Content starts

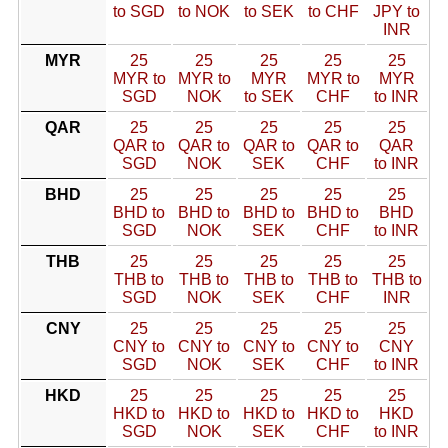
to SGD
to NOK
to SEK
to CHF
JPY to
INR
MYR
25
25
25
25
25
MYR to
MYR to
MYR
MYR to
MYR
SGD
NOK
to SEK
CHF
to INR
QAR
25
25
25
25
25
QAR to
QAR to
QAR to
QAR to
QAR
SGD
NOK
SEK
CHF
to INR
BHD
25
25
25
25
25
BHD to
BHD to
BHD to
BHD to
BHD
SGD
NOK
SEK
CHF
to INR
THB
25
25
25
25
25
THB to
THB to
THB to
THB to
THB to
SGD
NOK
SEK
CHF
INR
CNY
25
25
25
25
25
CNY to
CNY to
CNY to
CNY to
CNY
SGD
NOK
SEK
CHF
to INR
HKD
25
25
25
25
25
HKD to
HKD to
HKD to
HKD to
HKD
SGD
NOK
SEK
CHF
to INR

Content ends
Content starts

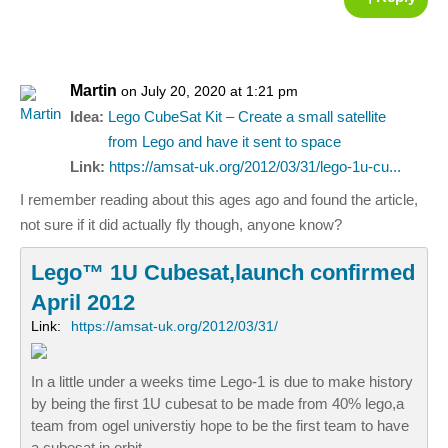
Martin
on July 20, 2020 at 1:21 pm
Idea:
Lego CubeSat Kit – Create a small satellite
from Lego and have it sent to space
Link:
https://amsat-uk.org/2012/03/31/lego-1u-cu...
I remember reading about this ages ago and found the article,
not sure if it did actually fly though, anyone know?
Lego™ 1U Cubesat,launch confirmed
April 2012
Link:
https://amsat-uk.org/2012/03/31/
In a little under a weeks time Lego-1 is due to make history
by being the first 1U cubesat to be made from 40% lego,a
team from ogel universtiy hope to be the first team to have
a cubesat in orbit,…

Content ends

(TRY IT)
Using the entries above, output exactly the lines between the line holding "from Lego and have it sent to space" and the line holding "a cubesat in orbit,…", end lines included, and nothing more.

(RESPONSE)
from Lego and have it sent to space
Link:
https://amsat-uk.org/2012/03/31/lego-1u-cu...
I remember reading about this ages ago and found the article,
not sure if it did actually fly though, anyone know?
Lego™ 1U Cubesat,launch confirmed
April 2012
Link:
https://amsat-uk.org/2012/03/31/
In a little under a weeks time Lego-1 is due to make history
by being the first 1U cubesat to be made from 40% lego,a
team from ogel universtiy hope to be the first team to have
a cubesat in orbit,…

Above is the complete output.